### Work to complete:
Each entry that follows is to be copied exactly, minus any pictures.

### Data supplied:
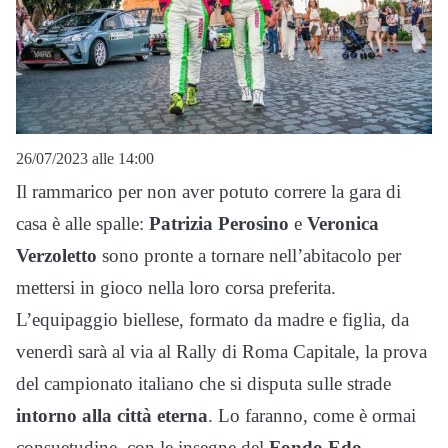
26/07/2023 alle 14:00
Il rammarico per non aver potuto correre la gara di
casa è alle spalle:
Patrizia Perosino
e
Veronica
Verzoletto
sono pronte a tornare nell’abitacolo per
mettersi in gioco nella loro corsa preferita.
L’equipaggio biellese, formato da madre e figlia, da
venerdì sarà al via al Rally di Roma Capitale, la prova
del campionato italiano che si disputa sulle strade
intorno alla città eterna
. Lo faranno, come è ormai
consuetudine, con le insegne del
Fondo Edo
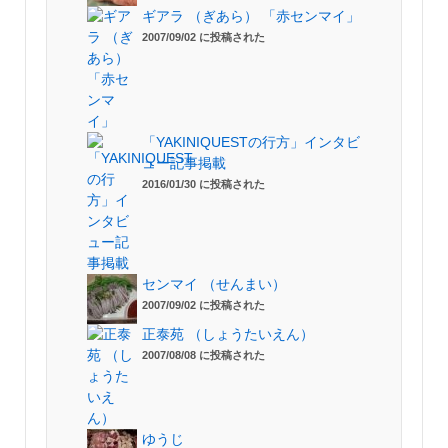
ギアラ （ぎあら） 「赤センマイ」
2007/09/02 に投稿された
「YAKINIQUESTの行方」インタビ
ュー記事掲載
2016/01/30 に投稿された
センマイ （せんまい）
2007/09/02 に投稿された
正泰苑 （しょうたいえん）
2007/08/08 に投稿された
ゆうじ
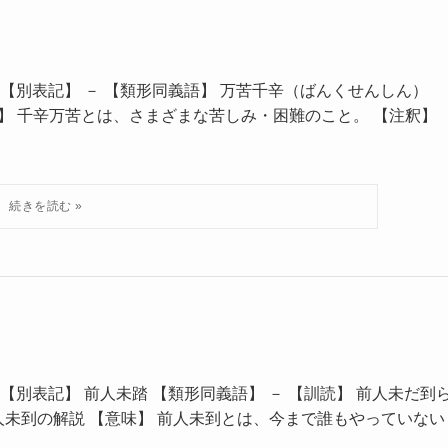
 【別表記】 － 【類形同義語】 万苦千辛（ばんくせんしん）
意味】 千辛万苦とは、さまざまな苦しみ・困難のこと。 【注釈】
【別表記】 前人未踏 【類形同義語】 － 【訓読】 前人未だ到
前人未到の解説 【意味】 前人未到とは、今まで誰もやっていない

### Reply:
26/07/2023 alle 14:00
Il rammarico per non aver potuto correre la gara di
casa è alle spalle:
Patrizia Perosino
e
Veronica
Verzoletto
sono pronte a tornare nell’abitacolo per
mettersi in gioco nella loro corsa preferita.
L’equipaggio biellese, formato da madre e figlia, da
venerdì sarà al via al Rally di Roma Capitale, la prova
del campionato italiano che si disputa sulle strade
intorno alla città eterna
. Lo faranno, come è ormai
consuetudine, con le insegne del
Fondo Edo
ギアラ （ぎあら） 「赤センマイ」
2007/09/02 に投稿された
「YAKINIQUESTの行方」インタビ
ュー記事掲載
2016/01/30 に投稿された
センマイ （せんまい）
2007/09/02 に投稿された
正泰苑 （しょうたいえん）
2007/08/08 に投稿された
ゆうじ
 【別表記】 － 【類形同義語】 万苦千辛（ばんくせんしん）
意味】 千辛万苦とは、さまざまな苦しみ・困難のこと。 【注釈】
【別表記】 前人未踏 【類形同義語】 － 【訓読】 前人未だ到
前人未到の解説 【意味】 前人未到とは、今まで誰もやっていない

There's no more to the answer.